WARTAPTM.ID, SIDOARJO – Universitas Muhammadiyah Sidoarjo (Umsida) terus meneguhkan komitmennya dalam membangun sumber daya manusia berkarakter melalui kegiatan Baitul Arqam bagi tenaga kependidikan. Kegiatan ini menjadi bagian penting dalam proses perkaderan di lingkungan Amal Usaha Muhammadiyah (AUM).
Diselenggarakan di Trawas pada 17–18 Juli 2026, kegiatan ini tidak sekadar memberikan penguatan materi Al-Islam dan Kemuhammadiyahan, tetapi juga mendorong peserta untuk memaknai pekerjaan sebagai bagian dari pengabdian kepada Allah SWT.
Direktur Direktorat Al-Islam dan Kemuhammadiyahan Umsida, Muadz, menegaskan bahwa Baitul Arqam merupakan agenda strategis yang wajib dilaksanakan oleh setiap AUM, termasuk perguruan tinggi Muhammadiyah.
“Baitul Arqam, baik untuk dosen maupun tenaga kependidikan, merupakan bagian dari proses perkaderan. Umsida sebagai AUM di bidang pendidikan tinggi memiliki kewajiban untuk melaksanakannya,” ujarnya.
Muadz menjelaskan, keberhasilan Umsida meraih predikat unggul perlu diiringi dengan penguatan kualitas sumber daya manusia yang berkelanjutan. Dalam konteks tersebut, Baitul Arqam menjadi ruang reflektif sekaligus strategis untuk menyegarkan kembali semangat kerja tenaga kependidikan.
Ia menambahkan, meskipun tujuan perkaderan sama, pendekatan kurikulum disesuaikan dengan karakter peserta.
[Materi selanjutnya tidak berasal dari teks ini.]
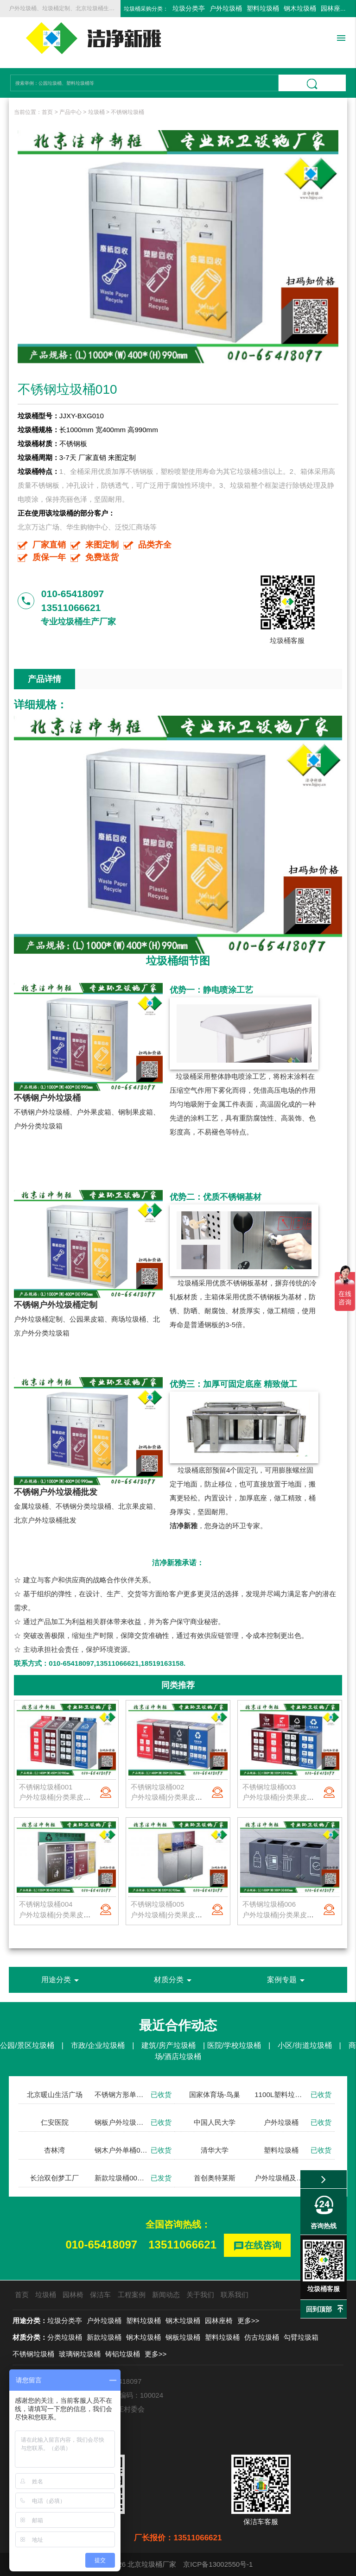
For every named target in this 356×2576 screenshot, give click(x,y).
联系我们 (234, 2295)
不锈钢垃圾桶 (127, 112)
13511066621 (182, 2244)
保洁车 (100, 2295)
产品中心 (70, 112)
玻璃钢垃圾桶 (80, 2354)
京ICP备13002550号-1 (218, 2564)
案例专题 (287, 1980)
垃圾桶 (96, 112)
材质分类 (174, 1980)
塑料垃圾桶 (263, 8)
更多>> (248, 2320)
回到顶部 (319, 2309)
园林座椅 (334, 8)
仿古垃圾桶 (261, 2337)
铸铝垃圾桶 (122, 2354)
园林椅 (73, 2295)
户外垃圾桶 (226, 8)
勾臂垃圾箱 (301, 2337)
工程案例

Bagi tenaga kependidikan, materi diarahkan pada penguatan nilai keislaman yang kontekstual dengan tugas administratif dan layanan institusi.
“Pembinaan keimanan, ketakwaan, sikap, dan profesionalitas tetap menjadi fondasi utama dalam setiap proses perkaderan,” jelasnya.
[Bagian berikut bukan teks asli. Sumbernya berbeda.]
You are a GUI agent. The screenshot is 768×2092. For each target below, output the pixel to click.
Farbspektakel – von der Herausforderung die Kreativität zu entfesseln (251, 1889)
Lebih lanjut, Muadz menekankan tiga nilai utama yang menjadi ruh dalam Baitul Arqam, yakni Islam yang mencerahkan, mencerdaskan, dan menggembirakan.
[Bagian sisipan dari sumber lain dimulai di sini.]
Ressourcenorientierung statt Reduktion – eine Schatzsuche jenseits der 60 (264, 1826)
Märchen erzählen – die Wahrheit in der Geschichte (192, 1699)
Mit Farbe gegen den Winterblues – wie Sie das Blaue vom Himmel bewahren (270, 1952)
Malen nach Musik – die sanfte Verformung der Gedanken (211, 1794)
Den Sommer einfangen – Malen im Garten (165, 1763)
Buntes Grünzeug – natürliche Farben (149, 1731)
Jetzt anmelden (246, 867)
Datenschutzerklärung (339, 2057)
Nilai mencerahkan diwujudkan melalui penguatan pemahaman keislaman yang moderat dan berkemajuan. Sementara nilai mencerdaskan menekankan pentingnya literasi dan kemampuan memahami realitas secara kritis. Adapun nilai menggembirakan tercermin dari cara beragama yang dijalani dengan penuh kesadaran, keikhlasan, dan kebahagiaan.
“Kita tidak ingin menghadirkan wajah Islam yang menakutkan. Nilai agama harus dihayati hingga menyatu dalam kehidupan sehari-hari, sehingga dijalankan dengan ikhlas dan menggembirakan,” tuturnya.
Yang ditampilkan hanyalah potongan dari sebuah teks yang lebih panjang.